Transcription and RNA decay are key determinants of gene expression; these processes are typically considered as the uncoupled beginning and end of the messenger RNA (mRNA) lifecycle. Here we describe the growing number of studies demonstrating interplay between these spatially disparate processes in eukaryotes. Specifically, cells can maintain mRNA levels by buffering against changes in mRNA stability or transcription, and can also respond to virally induced accelerated decay by reducing RNA polymerase II gene expression. In addition to these global responses, there is also evidence that mRNAs containing a premature stop codon can cause transcriptional upregulation of homologous genes in a targeted fashion. In each of these systems, RNA binding proteins (RBPs), particularly those involved in mRNA degradation, are critical for cytoplasmic to nuclear communication. Although their specific mechanistic contributions are yet to be fully elucidated, differential trafficking of RBPs between subcellular compartments are likely to play a central role in regulating this gene expression feedback pathway.
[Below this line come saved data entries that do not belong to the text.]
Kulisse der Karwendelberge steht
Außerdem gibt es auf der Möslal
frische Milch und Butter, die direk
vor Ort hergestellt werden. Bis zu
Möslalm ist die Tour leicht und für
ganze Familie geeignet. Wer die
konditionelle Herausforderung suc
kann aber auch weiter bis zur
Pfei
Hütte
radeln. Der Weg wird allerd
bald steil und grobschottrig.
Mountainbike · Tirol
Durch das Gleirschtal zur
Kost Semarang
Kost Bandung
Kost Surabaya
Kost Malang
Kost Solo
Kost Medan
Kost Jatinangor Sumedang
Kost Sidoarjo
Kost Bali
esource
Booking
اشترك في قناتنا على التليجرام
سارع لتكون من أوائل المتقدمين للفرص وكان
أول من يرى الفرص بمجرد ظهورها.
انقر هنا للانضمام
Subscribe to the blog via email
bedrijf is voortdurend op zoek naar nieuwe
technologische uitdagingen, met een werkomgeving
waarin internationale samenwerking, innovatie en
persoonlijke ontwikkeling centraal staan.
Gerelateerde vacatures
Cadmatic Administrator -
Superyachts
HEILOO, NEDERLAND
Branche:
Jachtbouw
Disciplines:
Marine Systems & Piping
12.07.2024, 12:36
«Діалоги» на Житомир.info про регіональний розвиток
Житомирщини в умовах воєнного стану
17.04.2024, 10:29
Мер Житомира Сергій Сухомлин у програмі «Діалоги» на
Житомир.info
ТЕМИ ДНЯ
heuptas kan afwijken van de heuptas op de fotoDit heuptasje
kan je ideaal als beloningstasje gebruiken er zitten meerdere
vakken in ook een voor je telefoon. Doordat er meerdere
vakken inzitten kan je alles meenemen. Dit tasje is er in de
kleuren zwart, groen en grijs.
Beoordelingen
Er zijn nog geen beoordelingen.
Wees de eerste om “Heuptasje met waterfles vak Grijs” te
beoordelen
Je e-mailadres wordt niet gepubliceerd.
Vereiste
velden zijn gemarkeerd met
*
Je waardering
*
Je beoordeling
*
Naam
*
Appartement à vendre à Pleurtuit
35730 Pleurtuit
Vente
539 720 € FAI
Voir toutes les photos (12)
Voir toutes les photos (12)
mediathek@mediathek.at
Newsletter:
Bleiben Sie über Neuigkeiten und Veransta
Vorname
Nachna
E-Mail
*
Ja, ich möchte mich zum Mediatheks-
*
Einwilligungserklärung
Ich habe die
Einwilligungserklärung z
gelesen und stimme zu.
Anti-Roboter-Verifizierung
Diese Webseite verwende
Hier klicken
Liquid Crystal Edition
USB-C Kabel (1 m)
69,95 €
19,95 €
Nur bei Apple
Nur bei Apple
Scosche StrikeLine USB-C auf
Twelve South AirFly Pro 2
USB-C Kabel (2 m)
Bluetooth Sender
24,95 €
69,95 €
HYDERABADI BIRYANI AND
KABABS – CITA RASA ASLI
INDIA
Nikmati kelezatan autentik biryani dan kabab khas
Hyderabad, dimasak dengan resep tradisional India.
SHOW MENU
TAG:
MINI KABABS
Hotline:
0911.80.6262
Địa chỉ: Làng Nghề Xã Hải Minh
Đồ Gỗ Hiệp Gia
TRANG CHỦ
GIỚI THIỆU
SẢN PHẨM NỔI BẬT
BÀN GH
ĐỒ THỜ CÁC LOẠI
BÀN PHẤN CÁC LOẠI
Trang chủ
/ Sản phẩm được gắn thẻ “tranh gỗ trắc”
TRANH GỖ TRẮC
Keywords: NITC; Xrn1; genetic buffering; host shutoff; mRNA decay; transcription.

Figure 1.

The homeostatic model of mRNA decay-transcription feedback proposes that appropriate mRNA levels are maintained by either altering mRNA decay or Pol II transcription. Removal of basal RNA decay factors results in decreased mRNA decay and stabilization of mRNAs; transcription then decreases to buffer against resulting increases in mRNA levels. Similarly, perturbations that cause reductions in transcription and thus less mRNA production are buffered through stabilization of mRNA.

Figure 2.

Cellular responses to mRNA destabilization include nonsense-induced transcriptional compensation (NITC) and decreased overall Pol II occupancy. mRNA with premature termination codons (PTCs) that are destabilized through the nonsense mediated decay pathway can recruit Upf proteins and members of the COMPASS complex. Upon translocation to the nucleus, they promote increased transcription of homologous genes by altering chromatin accessibility. Viral nucleases induce widespread mRNA decay by decapping or endonucleolytically cleaving mRNAs. Degradation of the resulting fragments by host exonucleases liberates previously bound RBPs, which are hypothesized to traffic into the nucleus in an mRNA concentration-dependent manner and decrease Pol II promoter occupancy.

Figure 3.

mRNA stability and Pol II transcription are linked processes, but may be differentially controlled during homeostasis or upon cellular threats. To maintain homeostatic mRNA levels and buffer against global mRNA abundance changes, eukaryotic cells modulate Pol II transcription or mRNA stability in a compensatory manner. However, during infection with mRNA decay-inducing viruses, the loss of mRNA is exacerbated by reduced Pol II transcription, perhaps as a component of a stress or antiviral response.

Figure 4.

Multiple models have been proposed to explain how Xrn1 connects mRNA stability with transcription. Xrn1 may act directly by shuttling into the nucleus to bind chromatin and reduce transcription. It may alternatively (or additionally) indirectly impact transcription by degrading transcripts encoding transcriptional regulators such as Nrg1, or by causing release of RNA binding proteins (RBPs) during accelerated mRNA decay, which traffic into the nucleus and result in reduced transcription.

Figure 5.

mRNA coordinators Rpb4/7 are implicated in imprinting mRNAs in the nucleus to convey transcription rate to the cytoplasm. Rpb4/7 have been shown to interact with the nascent mRNA chain in the nucleus and Pat1 and members of the Lsm1–7 complex in the cytoplasm. RNA decay factors Ccr4-Not and Xrn1 degrade mRNA in the cytoplasm and may affect Pol II elongation by either coordinating with (Ccr4-Not) or antagonizing (Xrn1) the Pol II co-factor TFIIS, which is responsible for disengaging stalled Pol II.